(Data excerpts)
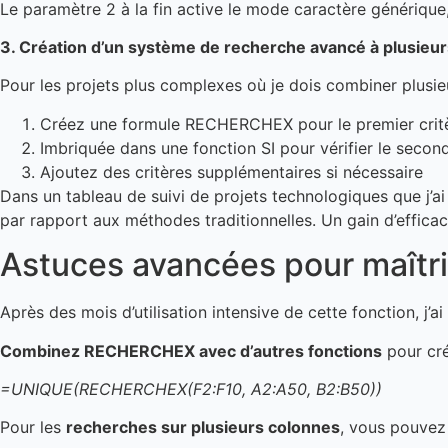
Le paramètre 2 à la fin active le mode caractère générique
3. Création d’un système de recherche avancé à plusieur
Pour les projets plus complexes où je dois combiner plusie
Créez une formule RECHERCHEX pour le premier crit
Imbriquée dans une fonction SI pour vérifier le second
Ajoutez des critères supplémentaires si nécessaire
Dans un tableau de suivi de projets technologiques que j
par rapport aux méthodes traditionnelles. Un gain d’effica
Astuces avancées pour maît
Après des mois d’utilisation intensive de cette fonction, j’
Combinez RECHERCHEX avec d’autres fonctions
pour cré
=UNIQUE(RECHERCHEX(F2:F10, A2:A50, B2:B50))
Pour les
recherches sur plusieurs colonnes
, vous pouvez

● How to complete this task:
Line count for "projets": count the lines in the records above that contain this word, and write only the number.

● Your response:
2